Can we avoid this? Yes, JPA allows us to edit the queries in files external to the source, in a file named jpa-named-queries.properties within a META-INF directory in the project resources, with a key value list of the following way:

Customer.findCustomersByName=SELECT c from Customer c Where c.name like ?1

And in code, within a repository, it would suffice to indicate the name of the method that should match the property in the file, with the format of [entity]. [Method_name]

@Repository
public interface CustomerRepository extends CrudRepository<Customer, Long> {
    List<Customer> findCustomersByName(String name);
}

In this way, we would keep the SQL code separate from the java source, in a centralized place and easy to review by a DBA.

The infinite selects, or how to run out of memory in a SELECT.

Suppose we have to generate a report in a file with the results of a query, an ORM would invite us to do something like this:

Iterable<Customer> customers=customerRepository.findAll();
saveToDisk(customers)

This code has an advantage: it is short and direct. And a great disadvantage: it is a very simplified view of the problem.
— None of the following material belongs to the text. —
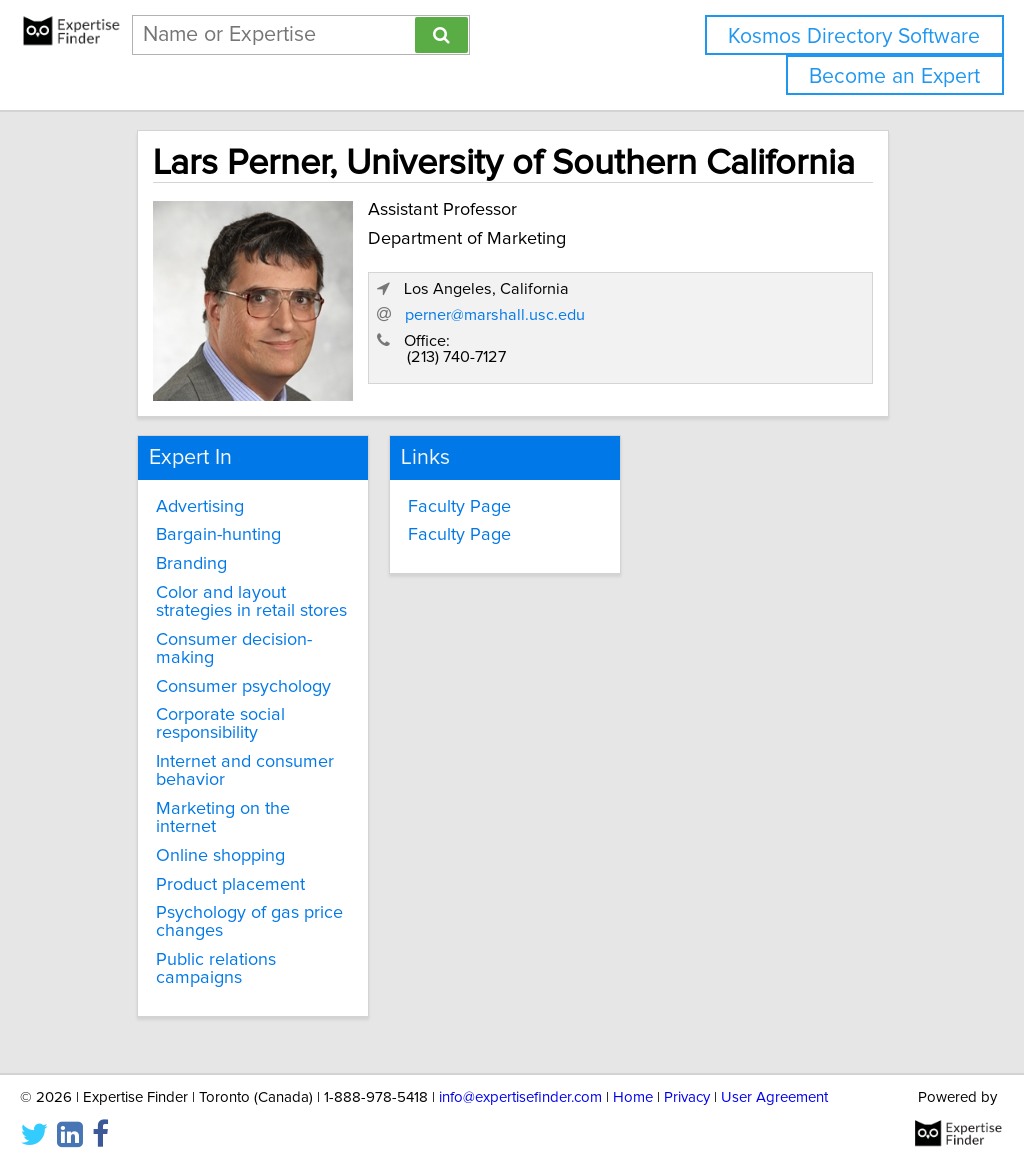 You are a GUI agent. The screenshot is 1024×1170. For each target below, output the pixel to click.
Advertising (200, 507)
Suppose our customer object was relatively large. Let’s say 16kb. And that in the table, after 3 years in production, they were 1500000. In a single call, we would occupy 20Mb of memory and the garbage collector should eliminate it at the end of saving it to disk. This is because the ORM gives us great freedom when launching that query, but if we are little responsible, we will cause serious performance problems.

Any way to solve it? Yes, processing the query rows 1 to 1. How? Well first, forgetting about JPA, since you’re not going to find the solution there. We have two options:

  • We go to the world of JDBC and go through the result with a ResultSet.
  • Do it directly with Hibernate.

With Hibernate, it would be something like this:

StatelessSession session = ((Session) em.getDelegate()).getSessionFactory().openStatelessSession();

Query query = session
      .createQuery("SELECT c FROM Customer c ");
query.setFetchSize(1000);
query.setReadOnly(true);
ScrollableResults results = query.scroll(ScrollMode.FORWARD_ONLY);
while (results.next()) {
   Customer customer=(Customer)results.get(0);
   saveToDisk(customer);
}
results.close();
session.close();

Conclusion

In summary, the use of ORM (Spring-Daa/JPA/Hibernate) abstracts us from the database trying to simplify our work as much as possible, but the development of software that communicates with a database requires many Optimization cases that do not fit quite well with simplification. And without these optimizations the developments that are made quickly thanks to abstraction cause serious problems of memory and overall performance during maintenance.

The best tool that can be used during development with JPA / Hibernate is to enable SQL logging, direct inspection of queries, and understand why our ORM executes them, and in case of doubt, dig up a DBA that you surely know what happens.